Gaminiesfahani and colleagues investigated how healthcare environments can best meet the needs of pediatric patients. They determined via a review of published research that “the built environment characteristics of pediatric healthcare environments that have healing benefits include access to nature, music, art and natural light, reduced crowding, reduced noise, and soft, cyclical, and user-controlled artificial lighting.”

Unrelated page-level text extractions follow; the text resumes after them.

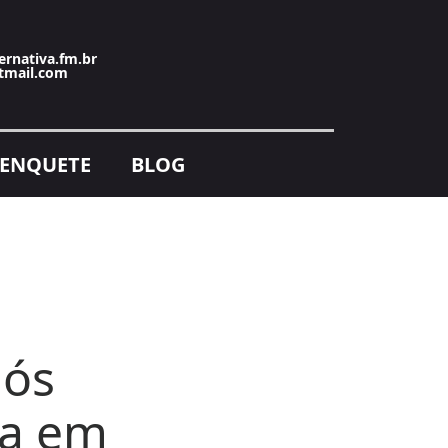
ernativa.fm.br
tmail.com
ENQUETE
BLOG
pós
da em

Clouse’s team investigated the optimal design of spaces to be used by children with autism spectrum disorder (ASD). They share that “Mostafa recommended seven design criteria known as ASPECTSS™: Acoustics, Spatial sequencing, Escape spaces, Compartmentalization, Transition spaces, Sensory zoning, and Safety, when designing for people with ASD. These classifications lay the groundwork for the established guidelines. . . . recommendations demonstrate that sensitivity to the needs of people with autism creates a solution that is better for all people.”
Nilsson lead a team that reviewed previously published studies to learn how birthing room design affects mothers and neonates, physically and emotionally. They share that “The results of the analysis reveal four prominent physical themes in birthing rooms that positively influence on maternal and neonate physical and emotional outcomes: (1) means of distraction, comfort, and relaxation; (2) raising the birthing room temperature; (3) features of familiarity; and (4) diminishing a technocratic environment.”